Problem requirements: Set down exactly the lines below, starting at the one that contains "Lionel Messi" and ending at the one that contains "demande. Ce dernier doit être à moins de", with both of those lines included and nothing else.

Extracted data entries
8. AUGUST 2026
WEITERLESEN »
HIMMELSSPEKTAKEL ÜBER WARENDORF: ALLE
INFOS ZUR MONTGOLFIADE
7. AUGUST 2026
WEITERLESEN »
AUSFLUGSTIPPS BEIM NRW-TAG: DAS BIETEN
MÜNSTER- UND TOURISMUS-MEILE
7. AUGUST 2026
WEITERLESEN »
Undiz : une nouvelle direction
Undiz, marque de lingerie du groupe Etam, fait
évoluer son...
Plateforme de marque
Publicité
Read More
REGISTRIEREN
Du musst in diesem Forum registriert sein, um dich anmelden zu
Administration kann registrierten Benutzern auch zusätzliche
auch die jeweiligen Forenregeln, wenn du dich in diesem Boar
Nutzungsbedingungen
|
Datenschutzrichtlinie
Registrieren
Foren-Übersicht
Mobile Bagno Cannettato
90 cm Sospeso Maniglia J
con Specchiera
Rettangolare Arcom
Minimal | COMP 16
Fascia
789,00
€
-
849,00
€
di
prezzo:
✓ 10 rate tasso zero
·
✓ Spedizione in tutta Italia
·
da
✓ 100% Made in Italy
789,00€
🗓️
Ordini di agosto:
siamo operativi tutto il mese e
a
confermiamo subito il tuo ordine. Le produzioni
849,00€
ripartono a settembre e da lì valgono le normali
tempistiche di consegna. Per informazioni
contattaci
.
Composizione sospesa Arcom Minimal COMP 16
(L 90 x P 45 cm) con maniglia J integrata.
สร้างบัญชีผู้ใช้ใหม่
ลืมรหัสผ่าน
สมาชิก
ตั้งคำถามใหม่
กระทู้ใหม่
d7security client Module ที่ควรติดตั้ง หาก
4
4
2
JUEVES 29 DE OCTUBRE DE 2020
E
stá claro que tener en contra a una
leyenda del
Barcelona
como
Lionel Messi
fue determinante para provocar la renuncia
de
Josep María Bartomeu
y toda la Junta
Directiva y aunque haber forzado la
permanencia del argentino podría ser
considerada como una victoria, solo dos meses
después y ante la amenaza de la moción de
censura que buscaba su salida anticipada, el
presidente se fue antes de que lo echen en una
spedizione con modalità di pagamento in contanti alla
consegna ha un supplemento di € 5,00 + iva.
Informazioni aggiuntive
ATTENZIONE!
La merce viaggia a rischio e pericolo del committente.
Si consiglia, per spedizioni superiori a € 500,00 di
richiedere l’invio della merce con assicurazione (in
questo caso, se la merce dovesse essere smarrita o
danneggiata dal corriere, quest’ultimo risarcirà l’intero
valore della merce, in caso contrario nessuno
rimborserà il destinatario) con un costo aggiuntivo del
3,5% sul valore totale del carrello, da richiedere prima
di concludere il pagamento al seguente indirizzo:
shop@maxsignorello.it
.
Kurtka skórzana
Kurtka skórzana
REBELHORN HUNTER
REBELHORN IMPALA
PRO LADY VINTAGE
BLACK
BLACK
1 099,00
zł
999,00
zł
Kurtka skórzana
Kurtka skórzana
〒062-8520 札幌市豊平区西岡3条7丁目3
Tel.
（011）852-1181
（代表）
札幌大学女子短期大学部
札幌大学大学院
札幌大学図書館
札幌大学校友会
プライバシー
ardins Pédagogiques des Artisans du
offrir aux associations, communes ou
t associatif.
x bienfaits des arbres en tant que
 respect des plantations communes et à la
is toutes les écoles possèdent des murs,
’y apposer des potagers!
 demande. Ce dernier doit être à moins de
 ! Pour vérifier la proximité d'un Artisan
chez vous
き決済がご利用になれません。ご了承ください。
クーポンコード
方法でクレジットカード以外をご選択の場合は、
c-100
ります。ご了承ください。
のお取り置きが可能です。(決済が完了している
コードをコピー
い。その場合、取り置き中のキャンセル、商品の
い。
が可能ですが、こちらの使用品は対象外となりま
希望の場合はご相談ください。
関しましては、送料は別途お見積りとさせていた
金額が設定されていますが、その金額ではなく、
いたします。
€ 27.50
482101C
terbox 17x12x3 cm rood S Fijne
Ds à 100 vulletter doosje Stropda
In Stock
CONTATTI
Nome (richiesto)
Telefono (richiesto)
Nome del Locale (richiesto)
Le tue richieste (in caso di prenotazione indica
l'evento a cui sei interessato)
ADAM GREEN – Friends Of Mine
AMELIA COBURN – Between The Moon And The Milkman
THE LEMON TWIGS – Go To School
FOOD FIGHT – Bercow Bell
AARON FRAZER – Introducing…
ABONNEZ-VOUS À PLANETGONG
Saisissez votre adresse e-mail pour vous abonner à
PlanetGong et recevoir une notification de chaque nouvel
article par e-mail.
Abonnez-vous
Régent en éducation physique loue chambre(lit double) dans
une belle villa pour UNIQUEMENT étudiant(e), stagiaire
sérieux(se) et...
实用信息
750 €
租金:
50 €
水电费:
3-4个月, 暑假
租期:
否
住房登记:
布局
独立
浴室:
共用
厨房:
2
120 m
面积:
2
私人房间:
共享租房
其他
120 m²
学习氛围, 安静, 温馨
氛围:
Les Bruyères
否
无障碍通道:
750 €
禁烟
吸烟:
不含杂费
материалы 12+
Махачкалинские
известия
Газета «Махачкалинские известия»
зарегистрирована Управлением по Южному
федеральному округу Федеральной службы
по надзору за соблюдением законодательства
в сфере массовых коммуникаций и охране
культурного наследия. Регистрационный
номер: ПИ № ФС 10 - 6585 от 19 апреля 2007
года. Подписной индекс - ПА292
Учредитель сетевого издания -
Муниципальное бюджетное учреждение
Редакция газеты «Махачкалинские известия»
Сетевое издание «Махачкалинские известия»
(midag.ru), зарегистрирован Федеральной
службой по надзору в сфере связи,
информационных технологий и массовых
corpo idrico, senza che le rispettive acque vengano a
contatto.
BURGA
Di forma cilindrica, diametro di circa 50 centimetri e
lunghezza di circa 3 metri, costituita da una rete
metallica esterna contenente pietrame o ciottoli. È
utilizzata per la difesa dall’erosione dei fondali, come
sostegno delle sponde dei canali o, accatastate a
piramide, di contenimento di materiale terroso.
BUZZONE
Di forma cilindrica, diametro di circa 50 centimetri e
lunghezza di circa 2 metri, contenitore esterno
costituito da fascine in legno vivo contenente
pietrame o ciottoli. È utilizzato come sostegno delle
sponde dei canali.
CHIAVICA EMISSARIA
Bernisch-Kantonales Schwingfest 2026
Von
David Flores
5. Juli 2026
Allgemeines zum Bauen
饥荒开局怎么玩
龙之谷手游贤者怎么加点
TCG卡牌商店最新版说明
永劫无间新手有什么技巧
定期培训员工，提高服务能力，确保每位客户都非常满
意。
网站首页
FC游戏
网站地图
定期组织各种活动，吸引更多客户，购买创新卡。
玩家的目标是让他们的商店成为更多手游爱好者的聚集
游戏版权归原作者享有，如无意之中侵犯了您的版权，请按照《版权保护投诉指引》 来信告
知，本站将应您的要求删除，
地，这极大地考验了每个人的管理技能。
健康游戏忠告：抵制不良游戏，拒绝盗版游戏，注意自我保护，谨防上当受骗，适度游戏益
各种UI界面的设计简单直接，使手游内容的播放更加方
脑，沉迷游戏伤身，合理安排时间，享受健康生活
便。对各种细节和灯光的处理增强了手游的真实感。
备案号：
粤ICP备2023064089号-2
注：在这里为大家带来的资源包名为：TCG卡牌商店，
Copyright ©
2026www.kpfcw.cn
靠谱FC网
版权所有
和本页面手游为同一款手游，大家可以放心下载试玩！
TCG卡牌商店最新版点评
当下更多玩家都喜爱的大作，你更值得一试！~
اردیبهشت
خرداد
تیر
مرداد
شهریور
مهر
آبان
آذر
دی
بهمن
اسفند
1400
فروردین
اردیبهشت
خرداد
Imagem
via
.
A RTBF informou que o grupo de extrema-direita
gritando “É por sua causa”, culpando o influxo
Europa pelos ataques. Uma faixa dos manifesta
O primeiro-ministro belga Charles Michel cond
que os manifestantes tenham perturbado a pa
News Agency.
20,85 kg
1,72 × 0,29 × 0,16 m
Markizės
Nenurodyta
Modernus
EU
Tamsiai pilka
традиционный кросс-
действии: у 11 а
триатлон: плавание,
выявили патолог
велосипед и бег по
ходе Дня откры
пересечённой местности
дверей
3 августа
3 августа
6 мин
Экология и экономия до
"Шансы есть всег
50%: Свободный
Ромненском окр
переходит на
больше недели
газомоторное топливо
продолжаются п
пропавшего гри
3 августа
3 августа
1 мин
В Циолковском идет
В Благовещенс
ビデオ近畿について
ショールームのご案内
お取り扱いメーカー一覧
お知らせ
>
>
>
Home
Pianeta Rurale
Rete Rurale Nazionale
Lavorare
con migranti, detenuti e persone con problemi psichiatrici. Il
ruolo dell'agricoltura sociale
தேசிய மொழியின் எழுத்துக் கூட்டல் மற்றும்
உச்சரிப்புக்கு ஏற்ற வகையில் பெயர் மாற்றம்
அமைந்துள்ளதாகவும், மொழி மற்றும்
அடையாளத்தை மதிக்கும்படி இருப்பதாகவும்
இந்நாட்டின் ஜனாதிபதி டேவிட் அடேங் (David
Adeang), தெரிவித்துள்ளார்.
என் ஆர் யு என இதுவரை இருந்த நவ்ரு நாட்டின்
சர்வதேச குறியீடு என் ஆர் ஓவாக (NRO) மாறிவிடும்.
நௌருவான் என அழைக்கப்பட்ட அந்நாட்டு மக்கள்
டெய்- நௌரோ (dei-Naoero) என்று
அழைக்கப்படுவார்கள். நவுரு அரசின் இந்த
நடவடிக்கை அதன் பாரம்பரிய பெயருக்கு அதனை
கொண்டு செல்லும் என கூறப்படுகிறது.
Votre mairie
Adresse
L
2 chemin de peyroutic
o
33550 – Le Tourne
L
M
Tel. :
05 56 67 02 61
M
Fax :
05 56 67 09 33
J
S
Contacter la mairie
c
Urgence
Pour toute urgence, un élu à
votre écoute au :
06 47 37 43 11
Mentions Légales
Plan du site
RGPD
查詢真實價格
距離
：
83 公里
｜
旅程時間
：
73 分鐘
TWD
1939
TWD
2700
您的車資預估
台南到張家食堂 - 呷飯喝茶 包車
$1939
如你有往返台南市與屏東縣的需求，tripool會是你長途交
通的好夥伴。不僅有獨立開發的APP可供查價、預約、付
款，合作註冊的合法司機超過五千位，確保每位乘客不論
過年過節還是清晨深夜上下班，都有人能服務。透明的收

Written solution:
Lionel Messi
fue determinante para provocar la renuncia
de
Josep María Bartomeu
y toda la Junta
Directiva y aunque haber forzado la
permanencia del argentino podría ser
considerada como una victoria, solo dos meses
después y ante la amenaza de la moción de
censura que buscaba su salida anticipada, el
presidente se fue antes de que lo echen en una
spedizione con modalità di pagamento in contanti alla
consegna ha un supplemento di € 5,00 + iva.
Informazioni aggiuntive
ATTENZIONE!
La merce viaggia a rischio e pericolo del committente.
Si consiglia, per spedizioni superiori a € 500,00 di
richiedere l’invio della merce con assicurazione (in
questo caso, se la merce dovesse essere smarrita o
danneggiata dal corriere, quest’ultimo risarcirà l’intero
valore della merce, in caso contrario nessuno
rimborserà il destinatario) con un costo aggiuntivo del
3,5% sul valore totale del carrello, da richiedere prima
di concludere il pagamento al seguente indirizzo:
shop@maxsignorello.it
.
Kurtka skórzana
Kurtka skórzana
REBELHORN HUNTER
REBELHORN IMPALA
PRO LADY VINTAGE
BLACK
BLACK
1 099,00
zł
999,00
zł
Kurtka skórzana
Kurtka skórzana
〒062-8520 札幌市豊平区西岡3条7丁目3
Tel.
（011）852-1181
（代表）
札幌大学女子短期大学部
札幌大学大学院
札幌大学図書館
札幌大学校友会
プライバシー
ardins Pédagogiques des Artisans du
offrir aux associations, communes ou
t associatif.
x bienfaits des arbres en tant que
 respect des plantations communes et à la
is toutes les écoles possèdent des murs,
’y apposer des potagers!
 demande. Ce dernier doit être à moins de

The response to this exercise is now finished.